- Task
For the listing below, output exactly the lines from the line with "или по телефону 6 275 401" up to and including the line with "Pikk 68, 10133 Tallinn", and no other lines.

-- Input records follows --

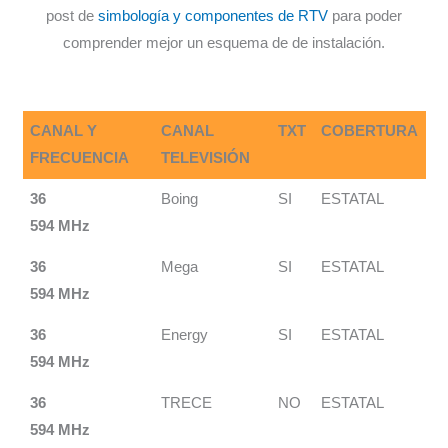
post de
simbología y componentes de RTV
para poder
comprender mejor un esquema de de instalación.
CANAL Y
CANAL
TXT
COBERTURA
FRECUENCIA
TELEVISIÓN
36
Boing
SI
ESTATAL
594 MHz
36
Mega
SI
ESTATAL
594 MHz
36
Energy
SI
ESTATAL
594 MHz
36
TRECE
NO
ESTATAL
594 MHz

-- Input records concluded --
-- Input records follows --

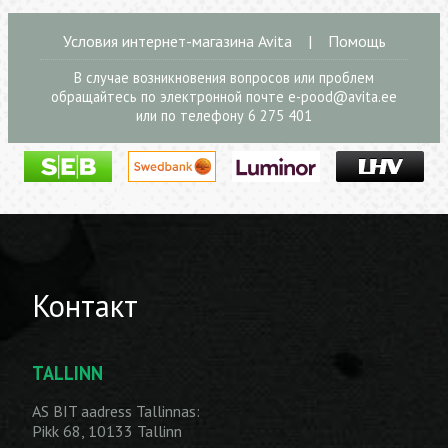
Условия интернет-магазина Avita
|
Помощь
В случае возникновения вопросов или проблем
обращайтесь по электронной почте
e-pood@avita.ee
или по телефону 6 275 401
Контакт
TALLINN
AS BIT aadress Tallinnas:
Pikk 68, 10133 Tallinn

-- Input records concluded --

- Written answer
или по телефону 6 275 401
Контакт
TALLINN
AS BIT aadress Tallinnas:
Pikk 68, 10133 Tallinn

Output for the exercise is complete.